Along with the tanagers were a host of other temperate forest birds in a mixed flock, including Grass-Green Tanager, Streaked Tuftedcheek, and Hooded Mountain-Tanager. While pursuing the flock along the road, I also stumbled upon two Bearded Guans and a solitary Northern Mountain-Cacique. It had already been a great haul and optimistically I though I was merely getting started. Unfortunately, the rain continued rather heavily and over the next hour I saw little more than a male Barred Fruiteater braving the elements. I decided against climbing the Mirador Trail again, although I did make the two shorter loops trails, finding another mixed flock near the refugio that included Scarlet-Bellied Mountain-Tanager, Pearled Treerunner, and Masked Flowerpiercer. I also glimpsed a skulking Stripe-Headed Brush-Finch, a bird I don’t recall ever seeing outside of Yanacocha Reserve near Quito.

I had saved an hour to bird the entrance road on the way out, and as I started to head back the weather miraculously cleared. Birds started calling from up and down the slopes, and I could detect a flock of Golden-Plumed Parakeets as well as several Gray-Breasted Mountain-Toucans reconnecting after the rain (I could also hear two hikers yodeling from up along the ridge). White-Collared Swifts swept by at tremendous speeds, and when standing along the edge of the cliff I felt as if I were in a crossfire. The mixed flock from before had either disbanded or since moved on, and I wondered how many weeks it would be before the group of Red-Hooded Tanagers would reappear in this area. As I neared the edge of this great wilderness, my last bird was a lovely Variable Hawk rising ever higher in the wind.

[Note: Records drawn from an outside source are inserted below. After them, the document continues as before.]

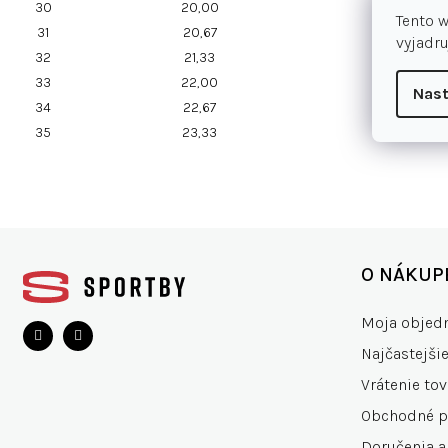
30
20,00
Tento 
31
20,67
vyjadru
32
21,33
33
22,00
Nast
34
22,67
35
23,33
Z
á
O NÁKUP
p
ä
Moja objed
t
Najčastejši
i
e
Vrátenie tov
Obchodné 
Doručenia a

Notable Birds Seen (heard only): Bearded Guan, Variable Hawk, Golden-Plumed Parakeet (h), White-Collared Swift, Neblina Metaltail, Tyrian Metaltail, Glowing Puffleg, Flame-Throated Sunangel, Crimson-Mantled Woodpecker, Gray-Breasted Mountain-Toucan (h), Streaked Tuftedcheek, Flammulated Treehunter (h), Rufous Antpitta, Undulated Antpitta, Chestnut-Naped Antpitta (h), Unicolored Tapaculo (h), Ocellated Tapaculo (h), Barred Fruiteater, Mouse-Colored Thistetail (h), White-Banded Tyrannulet, Crowned Chat-Tyrant, Great Thrush, Spectacled Whitestart, Black-Crested Warbler, Russet-Crowned Warbler, Rufous Wren, Plain-Tailed Wren (h), Mountain Wren, White-Sided Flowerpiercer, Masked Flowerpiercer, Red-Hooded Tanager, Grass-Green Tanager, Hooded Mountain-Tanager, Lacrimose Mountain-Tanager, Scarlet-Bellied Mountain-Tanager, Pearled Treerunner, Blue-and-Black Tanager, Blue-Capped Tanager, Rufous-Naped Brush-Finch, Stripe-Headed Brush-Finch, Northern Mountain-Cacique.